Extracted page text data
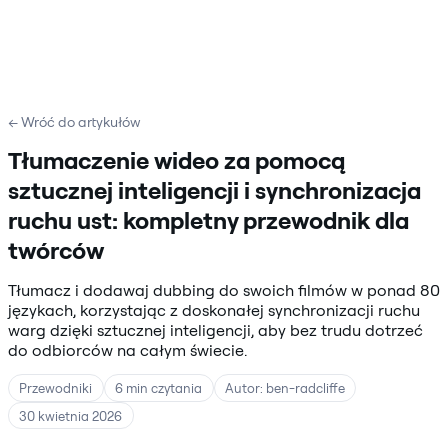
← Wróć do artykułów
Tłumaczenie wideo za pomocą
sztucznej inteligencji i synchronizacja
ruchu ust: kompletny przewodnik dla
twórców
Tłumacz i dodawaj dubbing do swoich filmów w ponad 80
językach, korzystając z doskonałej synchronizacji ruchu
warg dzięki sztucznej inteligencji, aby bez trudu dotrzeć
do odbiorców na całym świecie.
Przewodniki
6 min czytania
Autor: ben-radcliffe
30 kwietnia 2026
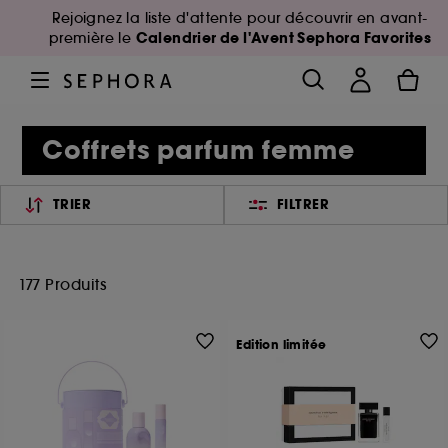
Rejoignez la liste d'attente pour découvrir en avant-
Calendrier de l'Avent Sephora Favorites
première le
Coffrets parfum femme
TRIER
FILTRER
177 Produits
Edition limitée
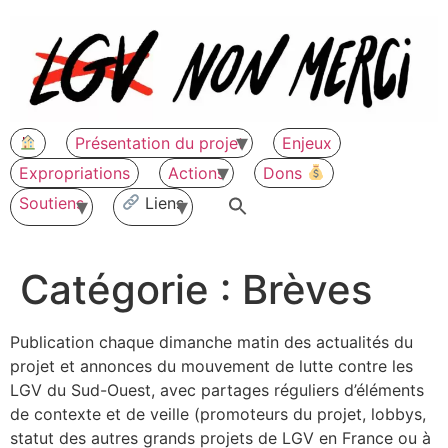
Aller
au
contenu
Présentation du projet
Enjeux
Expropriations
Actions
Dons
Soutiens
Liens
Catégorie :
Brèves
Publication chaque dimanche matin des actualités du
projet et annonces du mouvement de lutte contre les
LGV du Sud-Ouest, avec partages réguliers d’éléments
de contexte et de veille (promoteurs du projet, lobbys,
statut des autres grands projets de LGV en France ou à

■ PROBLEM ■
Find every line in the data above that holds the string "ruchu". Give the number of such lines and nothing else.

■ WRITTEN RESPONSE ■
2